Зачем Гумилёв головой поник?
Чем мог Мандельштам досадить?
— Он в спальню к красавице тайно проник,
Чтоб вымолвить слово «любить»{206}.

Эта сцена, вероятно, в районе Бассейной. Жорж Иванов сплетничал всюду: «Слышу всякие страшные слова. Предательство… И эта бедная Психея тут стоит». Я, действительно, была ни жива ни мертва, опасаясь потасовки. Но этого не было!

Помню, как мы бегали с М. Вряд ли часто. Я была очень занята. Но несколько раз было. «Мне не надо пропуска ночного»{207}. У меня, как у актрисы, был ночной пропуск. Часто, проводив меня и не договорив, М. тянул меня обратно за собой. И вот, когда за ним закрывалась решетка и я уходила, он тянул меня за рукав и «дообъяснялся». Путь был длинный — от Суворовского до ул. Герцена! Но тогда расстояний не было! С «загородных» халтур бегали пешком, если играли не до конца спектакля.

* * *

«Алым шелком» — красный цвет занавеса и мебели Александринского театра{208}. «Советской ночи» — не «январской»{209}.
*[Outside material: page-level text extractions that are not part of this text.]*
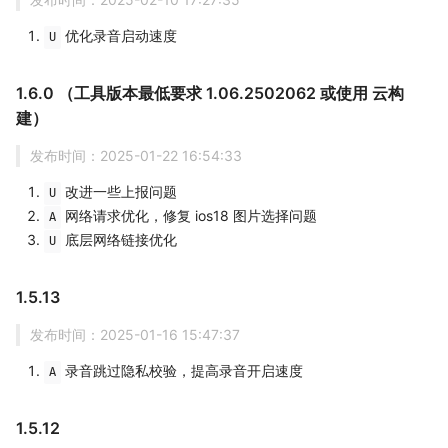
优化录音启动速度
U
1.6.0 （工具版本最低要求 1.06.2502062 或使用 云构
建）
发布时间：2025-01-22 16:54:33
改进一些上报问题
U
网络请求优化，修复 ios18 图片选择问题
A
底层网络链接优化
U
1.5.13
发布时间：2025-01-16 15:47:37
录音跳过隐私校验，提高录音开启速度
A
1.5.12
Теперь принято думать, что М. был очень образован и чуть ли не учен. В «то» время никогда не сомневались в его таланте, но почему-то говорили, что он берет «непонятные» слова для рифмы. Пример (я точно не помню!) — не знал, что такое «Аониды»{210}, — я лично думаю, что истина посредине. У него в голове был хаос, и все «годилось» для хорошего стиха. О чем мы говорили? Я обращалась с ним, как с хорошей подругой, которая все понимает. И о религии, и о флиртах, и о книгах, и о еде. Он любил детей и как будто видел во мне ребенка. И еще — как это ни странно, что-то вроде принцессы — вот эта почтительность мне очень нравилась. Я никогда не помню никакой насмешки, или раздражения, или замечаний — он на все был «согласен».

* * *

Как он меня называл? Тогда было принято и самых молодых при всех называть по имени-отчеству. «Записки» М. ко мне так и написаны{211}. А меня он звал «ласточкой», м<ожет> б<ыть> — «и ласточка, и дочка»{212} — но эти стихи написаны «до меня», и я не ручаюсь, что он говорил их. Как-то он назвал меня «мансардная муза». Это выражение — когда я потом рассказала Ю. Ю.{213} — возмутило его. Но это была правда. Жили мы все очень просто, и время было плохое — а до лучшего не дожила. Потом он сказал, что я представляюсь ему в трех образах: «Мечта молодого Бальзака — Римские встречи Гёте — самая младшая из подруг Сафо». Первое меня удивило, так как романы Б<альзака> были с пожилыми дамами, — Гёте я обожала (я читала его письма по-немецки, и они чудесные!). Что касается подруг Сафо — то мне очень нравились «Песни Билитис» Пьер Луиса{214} и еще больше музыка Дебюсси к этим песням, но «наклонностей» подобных у меня не было, — разве что я рассказала о чисто эстетическом восхищении Кэт Шалонской, ученицей английских курсов, очень модной и элегантной девицей с черными волосами, которая всегда со мной была необычайно ласкова. Может быть, и довольно сложные взаимоотношения с Аней Э.{215}, женой Гумилёва, но опять-таки это не было «грехом».

* * *

Выражение лица М. было умное и доброе, и было в нем иногда что-то египетское. Но когда он вскричал: «Со времен Натали Пушкиной женщина предпочитает гусара поэту!» — он очень смешно вздернул голову и сказал эту фразу с вызовом!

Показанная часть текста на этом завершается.